Veterans Day, also called Armistice Day (or Remembrance Day in the British Commonwealth), is today.
This day marks the eleventh hour of the eleventh day in the eleventh month, in the year of our LORD 1918, when the world celebrated the signing of an armistice that brought an end to a war which was supposed to have been “the war to end all wars” World War I.

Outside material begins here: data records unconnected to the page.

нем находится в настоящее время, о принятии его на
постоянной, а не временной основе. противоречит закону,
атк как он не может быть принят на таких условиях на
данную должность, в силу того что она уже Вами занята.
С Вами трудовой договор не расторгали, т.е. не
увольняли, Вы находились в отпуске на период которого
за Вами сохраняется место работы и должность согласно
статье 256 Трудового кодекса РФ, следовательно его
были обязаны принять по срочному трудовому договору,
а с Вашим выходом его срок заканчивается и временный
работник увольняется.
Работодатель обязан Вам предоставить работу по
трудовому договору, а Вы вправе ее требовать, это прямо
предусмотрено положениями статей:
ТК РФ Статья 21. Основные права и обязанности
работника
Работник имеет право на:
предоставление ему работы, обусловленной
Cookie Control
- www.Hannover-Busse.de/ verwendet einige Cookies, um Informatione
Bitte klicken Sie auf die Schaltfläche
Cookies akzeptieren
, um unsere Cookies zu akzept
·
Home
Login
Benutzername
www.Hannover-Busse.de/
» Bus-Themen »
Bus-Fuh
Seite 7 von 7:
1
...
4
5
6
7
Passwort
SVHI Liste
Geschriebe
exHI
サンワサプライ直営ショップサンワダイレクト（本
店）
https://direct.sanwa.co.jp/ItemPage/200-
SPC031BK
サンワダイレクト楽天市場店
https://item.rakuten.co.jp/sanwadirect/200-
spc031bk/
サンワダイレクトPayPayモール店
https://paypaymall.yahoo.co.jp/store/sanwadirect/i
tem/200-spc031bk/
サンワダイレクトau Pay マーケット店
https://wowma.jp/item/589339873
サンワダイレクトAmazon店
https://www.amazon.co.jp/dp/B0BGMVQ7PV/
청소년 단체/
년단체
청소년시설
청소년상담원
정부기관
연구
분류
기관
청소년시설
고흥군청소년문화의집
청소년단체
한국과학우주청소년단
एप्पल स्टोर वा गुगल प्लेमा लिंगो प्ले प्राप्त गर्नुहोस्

I recall once reading a quote from an English historian named Charles A. Repington who wrote, with no shortage of acerbic wit: “We mutually agreed to call it ‘The First World War’ in order to prevent the millennium folk from forgetting that the history of the world was the history of war.”
As a passionate student of human history, as well as someone who seeks to understand from where our civilization has come and to where it is going, I cannot help but to stop and deeply reflect upon the significance of this day.
In many ways, World War I is a line of demarcation between two distinct eras of military history, but I believe there is also a divide culturally between that more agrarian-based Age and our current post-industrial civilization.
Because of the “Great War” new nations emerged and new national identities with them. Old empires and socio-political ideologies crumbled under the oppressive weight of utter irrelevance. Advances in technology burst forth, forcing the outmoded tactics of warfare to take on a new and even more horrifying form.
Give a man a grain of sand, and he will find a way to make it cause Cancer.